=== Section Start ===
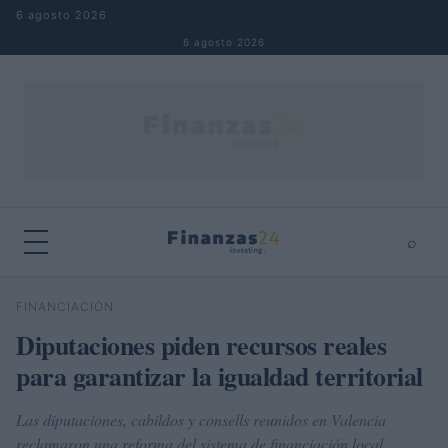
Saltar al contenido
6 agosto 2026
6 agosto 2026
⌕
×
⌕
FINANCIACIÓN
Buscar
Diputaciones piden recursos reales
para garantizar la igualdad territorial
Las diputaciones, cabildos y consells reunidos en Valencia
reclamaron una reforma del sistema de financiación local,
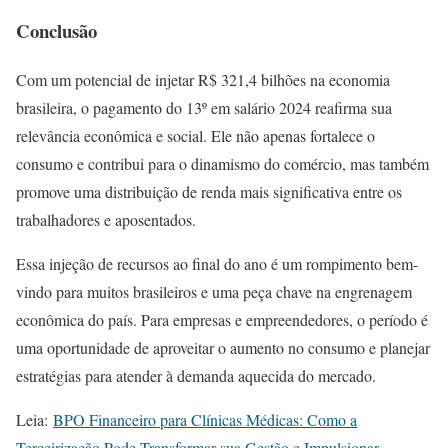
Conclusão
Com um potencial de injetar R$ 321,4 bilhões na economia
brasileira, o pagamento do 13º em salário 2024 reafirma sua
relevância econômica e social. Ele não apenas fortalece o
consumo e contribui para o dinamismo do comércio, mas também
promove uma distribuição de renda mais significativa entre os
trabalhadores e aposentados.
Essa injeção de recursos ao final do ano é um rompimento bem-
vindo para muitos brasileiros e uma peça chave na engrenagem
econômica do país. Para empresas e empreendedores, o período é
uma oportunidade de aproveitar o aumento no consumo e planejar
estratégias para atender à demanda aquecida do mercado.
Leia:
BPO Financeiro para Clínicas Médicas: Como a
Terceirização Pode Transformar sua Gestão e Impulsionar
=== Section End ===
### TO DO
What's needed is a word-for-word retyping of the listing, minus its pictures.

### SOLVED EXERCISE
Saltar al contenido
6 agosto 2026
6 agosto 2026
⌕
×
⌕
FINANCIACIÓN
Buscar
Diputaciones piden recursos reales
para garantizar la igualdad territorial
Las diputaciones, cabildos y consells reunidos en Valencia
reclamaron una reforma del sistema de financiación local,
Conclusão
Com um potencial de injetar R$ 321,4 bilhões na economia
brasileira, o pagamento do 13º em salário 2024 reafirma sua
relevância econômica e social. Ele não apenas fortalece o
consumo e contribui para o dinamismo do comércio, mas também
promove uma distribuição de renda mais significativa entre os
trabalhadores e aposentados.
Essa injeção de recursos ao final do ano é um rompimento bem-
vindo para muitos brasileiros e uma peça chave na engrenagem
econômica do país. Para empresas e empreendedores, o período é
uma oportunidade de aproveitar o aumento no consumo e planejar
estratégias para atender à demanda aquecida do mercado.
Leia:
BPO Financeiro para Clínicas Médicas: Como a
Terceirização Pode Transformar sua Gestão e Impulsionar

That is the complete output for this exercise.